Apr 03, 2016 00:50
У меня тоже были приятели. Всякий раз, когда я им попадался навстречу или даже к ним заходил. Им становилось словно неловко; они, идя мне навстречу, как-то не совсем естественно улыбались, глядели мне не в глаза, не на ноги, как иные это делают, а больше в щеки, торопливо пожимали мне руку, торопливо произносили: «А! здравствуй, Чулкатурин!» (меня судьба одолжила таким прозванием) или: «А, вот и Чулкатурин», тотчас отходили в сторону и даже некоторое время оставались потом неподвижными, словно силились что-то припомнить. Я все это замечал, потому что не лишен проницательности и дара наблюдения; я вообще неглуп; мне даже иногда в голову приходят мысли, довольно забавные, не совсем обыкновенные; но так как я человек лишний и с замочком внутри, то мне и жутко высказать свою мысль, тем более что я наперед знаю, что я ее прескверно выскажу. Мне даже иногда странным кажется, как это люди говорят, и так просто, свободно... Экая прыть, подумаешь. То есть, признаться сказать, и у меня, несмотря на мой замочек, частенько чесался язык; но действительно произносил слова я только в молодости, а в более зрелые лета почти всякий раз мне удавалось переломить себя. Скажу, бывало, вполголоса: «А вот мы лучше немножко помолчим», и успокоюсь. На молчание-то мы все горазды; особенно наши женщины этим взяли: иная возвышенная русская девица так могущественно молчит, что даже в подготовленном человеке подобное зрелище способно произвести легкую дрожь и холодный пот.

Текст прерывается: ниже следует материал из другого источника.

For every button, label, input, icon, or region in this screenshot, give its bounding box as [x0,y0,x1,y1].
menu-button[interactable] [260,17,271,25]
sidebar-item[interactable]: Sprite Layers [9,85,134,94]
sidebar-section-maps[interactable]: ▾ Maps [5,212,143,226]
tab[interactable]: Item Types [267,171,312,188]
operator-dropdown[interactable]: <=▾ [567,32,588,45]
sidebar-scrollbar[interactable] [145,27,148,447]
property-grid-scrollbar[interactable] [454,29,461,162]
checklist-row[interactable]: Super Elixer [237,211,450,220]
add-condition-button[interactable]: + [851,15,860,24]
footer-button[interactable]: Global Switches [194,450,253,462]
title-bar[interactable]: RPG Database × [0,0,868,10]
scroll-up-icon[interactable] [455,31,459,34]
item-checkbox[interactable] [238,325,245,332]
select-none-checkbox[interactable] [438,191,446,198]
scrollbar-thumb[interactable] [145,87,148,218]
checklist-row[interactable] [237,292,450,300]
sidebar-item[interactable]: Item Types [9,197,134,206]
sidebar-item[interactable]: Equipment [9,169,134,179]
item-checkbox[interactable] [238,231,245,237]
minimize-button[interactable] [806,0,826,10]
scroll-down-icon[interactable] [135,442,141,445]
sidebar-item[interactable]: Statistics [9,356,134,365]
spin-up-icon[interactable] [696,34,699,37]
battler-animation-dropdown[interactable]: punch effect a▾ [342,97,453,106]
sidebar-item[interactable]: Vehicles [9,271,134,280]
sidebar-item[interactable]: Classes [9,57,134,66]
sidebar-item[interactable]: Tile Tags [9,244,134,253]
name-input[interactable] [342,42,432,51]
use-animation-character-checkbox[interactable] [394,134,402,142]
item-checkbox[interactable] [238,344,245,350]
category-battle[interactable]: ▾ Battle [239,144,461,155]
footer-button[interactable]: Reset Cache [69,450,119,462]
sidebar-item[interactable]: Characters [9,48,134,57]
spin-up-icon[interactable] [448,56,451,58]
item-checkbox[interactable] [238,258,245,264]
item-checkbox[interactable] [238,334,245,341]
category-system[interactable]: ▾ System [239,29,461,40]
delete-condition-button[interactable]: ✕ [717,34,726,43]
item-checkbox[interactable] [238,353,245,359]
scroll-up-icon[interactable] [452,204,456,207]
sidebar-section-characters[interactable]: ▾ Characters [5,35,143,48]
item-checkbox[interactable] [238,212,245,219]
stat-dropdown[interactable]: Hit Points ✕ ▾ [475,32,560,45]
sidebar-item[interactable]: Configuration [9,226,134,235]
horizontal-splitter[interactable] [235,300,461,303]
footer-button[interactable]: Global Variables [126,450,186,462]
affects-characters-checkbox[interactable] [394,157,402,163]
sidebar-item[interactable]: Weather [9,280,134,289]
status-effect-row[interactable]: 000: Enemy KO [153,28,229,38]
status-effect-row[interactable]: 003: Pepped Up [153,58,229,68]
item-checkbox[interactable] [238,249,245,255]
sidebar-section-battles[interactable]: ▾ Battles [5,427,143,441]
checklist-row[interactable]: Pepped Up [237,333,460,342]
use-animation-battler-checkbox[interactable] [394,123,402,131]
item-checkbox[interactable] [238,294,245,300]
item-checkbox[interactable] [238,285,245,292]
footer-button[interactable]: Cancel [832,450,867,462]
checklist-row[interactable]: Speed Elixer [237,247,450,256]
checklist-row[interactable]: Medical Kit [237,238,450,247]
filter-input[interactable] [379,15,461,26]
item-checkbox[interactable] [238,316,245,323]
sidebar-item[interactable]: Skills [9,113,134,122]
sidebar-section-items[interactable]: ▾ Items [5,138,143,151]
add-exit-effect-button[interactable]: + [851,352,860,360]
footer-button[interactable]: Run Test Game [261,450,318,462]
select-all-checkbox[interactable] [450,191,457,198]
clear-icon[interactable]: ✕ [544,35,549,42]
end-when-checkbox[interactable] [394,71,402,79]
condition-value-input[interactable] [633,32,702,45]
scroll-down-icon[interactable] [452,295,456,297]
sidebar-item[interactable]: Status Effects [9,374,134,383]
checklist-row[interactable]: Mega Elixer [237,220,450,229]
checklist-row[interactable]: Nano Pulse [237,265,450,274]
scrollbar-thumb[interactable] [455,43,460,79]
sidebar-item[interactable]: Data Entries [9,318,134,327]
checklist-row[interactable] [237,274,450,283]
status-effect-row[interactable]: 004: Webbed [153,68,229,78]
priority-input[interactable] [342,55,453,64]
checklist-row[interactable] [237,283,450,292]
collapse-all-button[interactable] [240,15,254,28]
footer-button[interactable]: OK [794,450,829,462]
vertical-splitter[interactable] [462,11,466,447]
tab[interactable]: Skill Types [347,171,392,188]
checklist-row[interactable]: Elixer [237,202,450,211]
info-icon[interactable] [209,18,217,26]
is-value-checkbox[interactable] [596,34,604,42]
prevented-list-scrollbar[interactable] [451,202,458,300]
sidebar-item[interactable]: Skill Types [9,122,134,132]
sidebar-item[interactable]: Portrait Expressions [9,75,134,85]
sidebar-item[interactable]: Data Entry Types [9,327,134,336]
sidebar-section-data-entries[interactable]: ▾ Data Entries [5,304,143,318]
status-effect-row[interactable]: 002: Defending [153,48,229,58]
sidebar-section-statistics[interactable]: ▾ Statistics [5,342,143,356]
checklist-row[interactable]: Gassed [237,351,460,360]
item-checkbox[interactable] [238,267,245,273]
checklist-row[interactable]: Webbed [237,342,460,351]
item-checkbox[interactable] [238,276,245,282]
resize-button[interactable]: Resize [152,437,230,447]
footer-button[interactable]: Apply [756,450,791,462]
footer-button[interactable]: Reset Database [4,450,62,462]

“Я застал все семейство в гостиной; Бизьмёнков тут же сидел, в уголку. Все казались в духе; особенно Ожогин так и сиял и с первого же слова сообщил мне, что князь Н* пробыл у них вчера целый вечер. Лиза спокойно приветствовала меня. «Ну, - сказал я сам себе, - теперь я понимаю, отчего вы в духе». Признаюсь, вторичное посещение князя меня озадачило. Я этого не ожидал. Вообще наш брат ожидает всего на свете, кроме того, что в естественном порядке вещей должно случиться. Я надулся и принял вид оскорбленного, но великодушного человека; хотел наказать Лизу своею немилостью, из чего, впрочем, должно заключить, что я все-таки еще не совершенно отчаивался. Говорят, в иных случаях, когда вас действительно любят, даже полезно помучить обожаемое существо; но в моем положении это было невыразимо глупо: Лиза самым невинным образом не обратила на меня внимания. Одна старуха Ожогина заметила мою торжественную молчаливость и заботливо осведомилась о моем здоровье. Я, разумеется, с горькою улыбкой отвечал ей, что я, слава богу, совершенно здоров. Ожогин продолжал распространяться насчет своего гостя; но, заметив, что я неохотно отвечал ему, он обращался более к Бизьмёнкову, который слушал его с большим вниманием, как вдруг вошел человек и доложил о князе Н*. Хозяин вскочил и побежал ему навстречу; Лиза, на которую я тотчас устремил орлиный взор, покраснела от удовольствия и зашевелилась на стуле. Князь вошел, раздушенный, веселый, ласковый...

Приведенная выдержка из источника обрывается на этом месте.